Oggi è il giorno benedetto
in cui la Madre raggiunge il Figlio


di Manuel Nin
Il 15 agosto la tradizione liturgica siro-occidentale celebra, assieme a tutte le altre liturgie cristiane, la festa del Transito della Madre di Dio. Mentre quella bizantina usa per la festa odierna quasi esclusivamente il termine "dormizione", in ambito siro-occidentale ci si serve ripetutamente nei testi liturgici di diversi termini che possono essere tradotti come "transito", "esodo" (ambedue anche sinonimi di morte), "traslazione", "sepoltura", e anche "salita", "migrazione" al cielo.

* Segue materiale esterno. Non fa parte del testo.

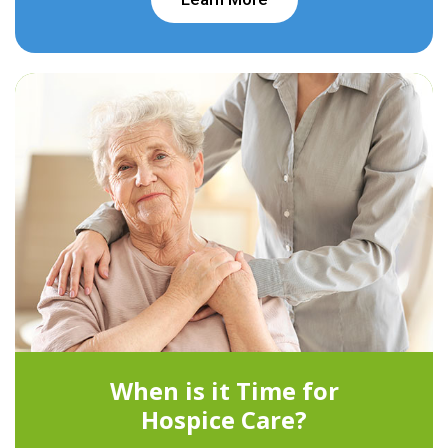
When is it Time for
Hospice Care?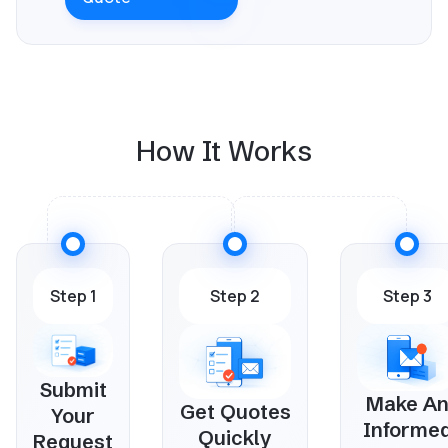
How It Works
Step 1
Step 2
Step 3
Submit
Make A
Get Quotes
Your
Informe
Quickly
Request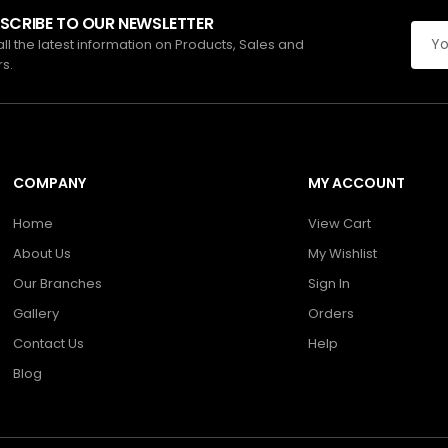
SCRIBE TO OUR NEWSLETTER
all the latest information on Products, Sales and
rs.
COMPANY
MY ACCOUNT
Home
View Cart
About Us
My Wishlist
Our Branches
Sign In
Gallery
Orders
Contact Us
Help
Blog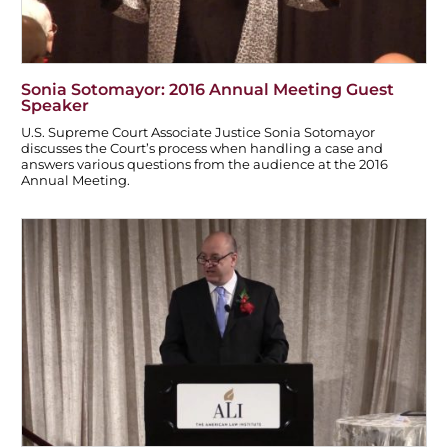
Sonia Sotomayor: 2016 Annual Meeting Guest
Speaker
U.S. Supreme Court Associate Justice Sonia Sotomayor
discusses the Court’s process when handling a case and
answers various questions from the audience at the 2016
Annual Meeting.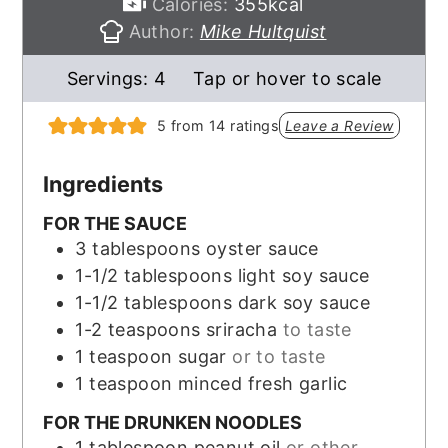
Calories:
355
kcal
Author:
Mike Hultquist
Servings:
4
Tap or hover to scale
5
from
14
ratings
Leave a Review
Ingredients
FOR THE SAUCE
3
tablespoons
oyster sauce
1-1/2
tablespoons
light soy sauce
1-1/2
tablespoons
dark soy sauce
1-2
teaspoons
sriracha
to taste
1
teaspoon
sugar
or to taste
1
teaspoon
minced fresh garlic
FOR THE DRUNKEN NOODLES
1
tablespoon
peanut oil
or other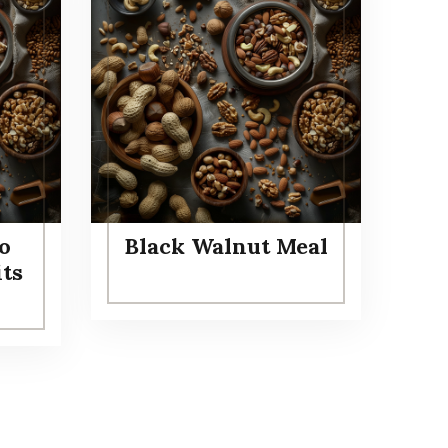
o
Black Walnut Meal
its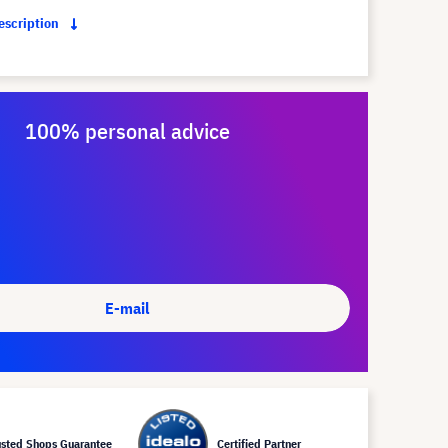
description
100% personal advice
E-mail
usted Shops Guarantee
Certified Partner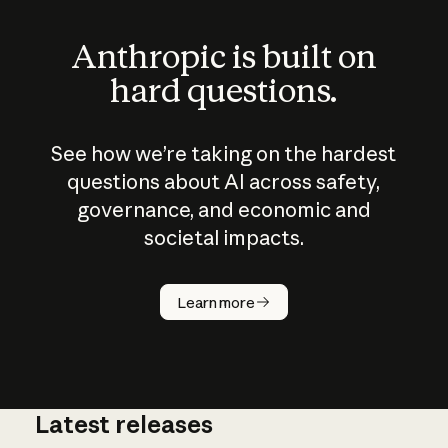
Anthropic is built on
hard questions.
See how we’re taking on the hardest
questions about AI across safety,
governance, and economic and
societal impacts.
How does
AI work?
Learn more
Latest releases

I libri liturgici prevedono un periodo di digiuno di quattordici giorni che precede questa festa della Madre di Dio, un periodo che la mette in parallelo con la stessa Pasqua del Signore, e la prepara con la preghiera assidua per mezzo di testi che mettono in evidenza la dimensione penitenziale di questo periodo:  "Concedici, Signore Dio, l'aiuto che ci viene da te, affinché col digiuno, la veglia, la preghiera e l'astinenza ci prepariamo alla festa del Transito della tua Madre benedetta dalla terra al cielo".
L'amore e la venerazione per la Madre di Dio sono l'anima della pietà delle Chiese cristiane di Oriente e il cuore che vivifica la comunità cristiana. La tradizione siro-occidentale, fin dall'inizio, ha contemplato la Madre di Dio inscindibilmente inserita nel mistero del Verbo incarnato, e di questo i testi della liturgia sono una bella mistagogia con lo sviluppo di alcuni temi.

In primo luogo, il transito della Vergine è un motivo di gioia per tutta la creazione, per gli angeli e per gli uomini:  "Il transito della Madre pura e santa del nostro Salvatore rallegra gli angeli e gli abitanti della terra; gli apostoli celebrano una sacra liturgia, e le schiere di fuoco con le anime dei giusti si avviano in processione per la sua sepoltura". La liturgia evidenzia anche in modo molto chiaro come colei che oggi muore ed è messa in un sepolcro è veramente la madre del datore di vita che si incarnò nel suo seno:  "Oggi la schiera dei vigilanti ignei e spirituali con tutte le legioni degli angeli onorano il giorno del transito della vergine Maria figlia di Davide, Madre genitrice di Dio".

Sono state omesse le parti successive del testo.